African woes won’t be ended by a butcher’s knife, even if wielded by an academic

Professor Makau Mutua, the US-based Kenyan academic, somehow finds the opportunity to say the most outrageous things, especially as regards Africa.

He was at it again as 2019 came to a close. He suggested in a tweet that Somalia is beyond reclamation and so should be carved up and its different portions gifted to neighbouring states.


The disappearance of Somalia would, in his opinion, do the world a lot of good.


Not surprisingly, many Kenyans, Somali and other commentators rounded on him for making such a preposterous proposal. They all thought he had got it all wrong on Somalia and sought to educate him a little.


First, they pointed out, the Somali problem is not the result of conflict between the country’s different regions contending for power or influence.  And so breaking it apart would be a solution to a non-existent problem.

Second, despite nearly thirty years without an effective central authority, Somalia has survived as a nation and even done better than some supposedly more stable countries.

So there must be some redemptive virtue among the Somali that can be leveraged to rebuild a unified country and restore normalcy.

That virtue seems to lie in their never-say-die character, their industry, resilience and solidarity that they exhibit both at home and in the diaspora.

Third, few countries can claim to have a stronger sense of nationhood than Somalia. Their history and political ambition has been one of consolidation rather than fragmentation.

Somali-speaking regions of neighbouring countries have at various points in their history agitated to be part of a Greater Somalia, and even fought wars to make this happen.

In the 1960s ethnic Somali in north eastern Kenya fought a secessionist war, called the Shifta (bandit) War, in a bid to become part of Somalia.

More than fifty years later, suspicion of Kenyan-Somalis’ loyalties still linger.

In neighbouring Ethiopia, rebellion and secessionist struggles have always been present in the Somali-speaking Ogaden region. Successive governments have not quite found an answer to the problem.

All this is also true for Djibouti.

Fourth, it is possible that the Somali, left on their own, or the situation in their country managed differently, they would have found a solution to their problem.
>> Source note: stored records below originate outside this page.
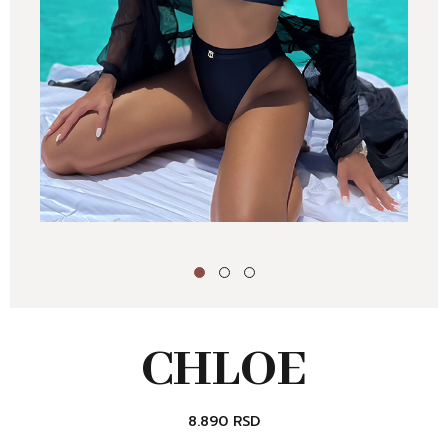
CHLOE
8.890
RSD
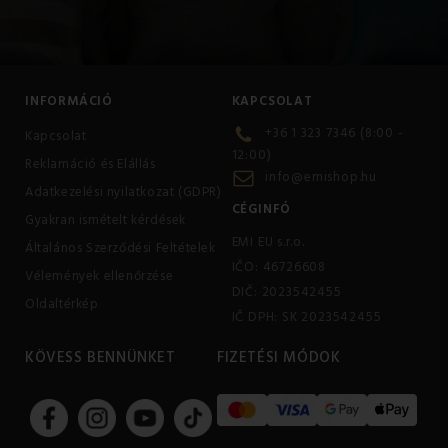
INFORMÁCIÓ
KAPCSOLAT
+36 1 323 7346 (8:00 -
Kapcsolat
12:00)
Reklamáció és Elállás
info@emishop.hu
Adatkezelési nyilatkozat (GDPR)
CÉGINFÓ
Gyakran ismételt kérdések
EMI EU s.r.o.
Általános Szerződési Feltételek
IČO: 46726608
Vélemények ellenőrzése
DIČ: 2023542455
Oldaltérkép
IČ DPH: SK 2023542455
KÖVESS BENNÜNKET
FIZETÉSI MÓDOK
The continued political problem in Somalia is in part a result of the internal social and political organisation and the presence of various external interests in the country. The latter have in fact made it difficult to find a lasting solution.

Professor Makau Mutua’s proposal is not terribly original. Others before him, among them academics and clerics, have in the past proposed dismemberment and even dissolution of countries as a remedy to what they deemed intractable political conflicts.
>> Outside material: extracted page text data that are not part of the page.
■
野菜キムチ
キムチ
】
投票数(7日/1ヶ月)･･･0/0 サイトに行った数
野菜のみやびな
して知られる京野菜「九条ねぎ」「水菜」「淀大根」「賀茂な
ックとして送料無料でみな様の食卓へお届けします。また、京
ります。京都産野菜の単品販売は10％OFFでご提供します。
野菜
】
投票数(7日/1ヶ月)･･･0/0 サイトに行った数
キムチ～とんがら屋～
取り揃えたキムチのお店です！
Some in Rwanda might remember Professor Ali Mazrui’s suggestion that divisions that had bedevilled Rwanda, leading finally to the genocide against the Tutsi, could only be ended by the country being swallowed by the bigger Tanzania.

He made the proposal during a public lecture at the then Kigali Institute of Science and Technology (KIST) now the College of Science and Technology of the University of Rwanda, a little over sixteen years ago.

His rather simplistic solution was like this: Rwanda is eaten up by a bigger neighbour; it ceases to exist, and so do its problems. Or, in that larger entity, Rwandans become insignificant and of necessity end their supposed quarrels.

Rwandans rounded on the famous political scientist. He looked bewildered at first. Had he spoken out of turn or broken some cultural taboo? In a sense he had. He had broached the unthinkable – the dissolution of their nation. He had not reckoned with two aspects of the Rwandan reality.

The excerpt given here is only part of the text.